(Material provided)
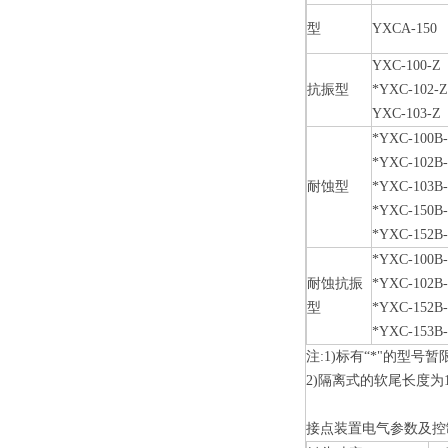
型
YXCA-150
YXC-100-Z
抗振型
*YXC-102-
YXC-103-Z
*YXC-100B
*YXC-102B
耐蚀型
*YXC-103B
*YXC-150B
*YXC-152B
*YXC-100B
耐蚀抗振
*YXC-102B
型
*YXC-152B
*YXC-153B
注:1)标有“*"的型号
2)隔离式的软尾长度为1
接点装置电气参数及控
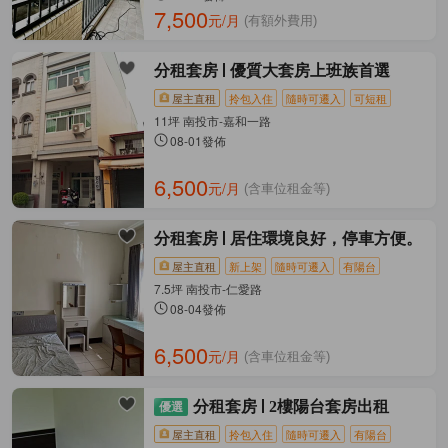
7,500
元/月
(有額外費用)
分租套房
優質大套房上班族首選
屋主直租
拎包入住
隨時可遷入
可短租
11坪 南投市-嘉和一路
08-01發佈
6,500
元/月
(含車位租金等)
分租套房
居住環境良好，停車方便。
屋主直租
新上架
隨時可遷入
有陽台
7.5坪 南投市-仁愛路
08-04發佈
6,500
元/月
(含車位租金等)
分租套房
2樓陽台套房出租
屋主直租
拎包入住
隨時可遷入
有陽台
(End Material provided)
▶ To do
Quote all the lines above exactly as given. Do not include the pictures.

▶ Solution for this problem
型
YXCA-150
YXC-100-Z
抗振型
*YXC-102-
YXC-103-Z
*YXC-100B
*YXC-102B
耐蚀型
*YXC-103B
*YXC-150B
*YXC-152B
*YXC-100B
耐蚀抗振
*YXC-102B
型
*YXC-152B
*YXC-153B
注:1)标有“*"的型号
2)隔离式的软尾长度为1
接点装置电气参数及控
7,500
元/月
(有額外費用)
分租套房
優質大套房上班族首選
屋主直租
拎包入住
隨時可遷入
可短租
11坪 南投市-嘉和一路
08-01發佈
6,500
元/月
(含車位租金等)
分租套房
居住環境良好，停車方便。
屋主直租
新上架
隨時可遷入
有陽台
7.5坪 南投市-仁愛路
08-04發佈
6,500
元/月
(含車位租金等)
分租套房
2樓陽台套房出租
屋主直租
拎包入住
隨時可遷入
有陽台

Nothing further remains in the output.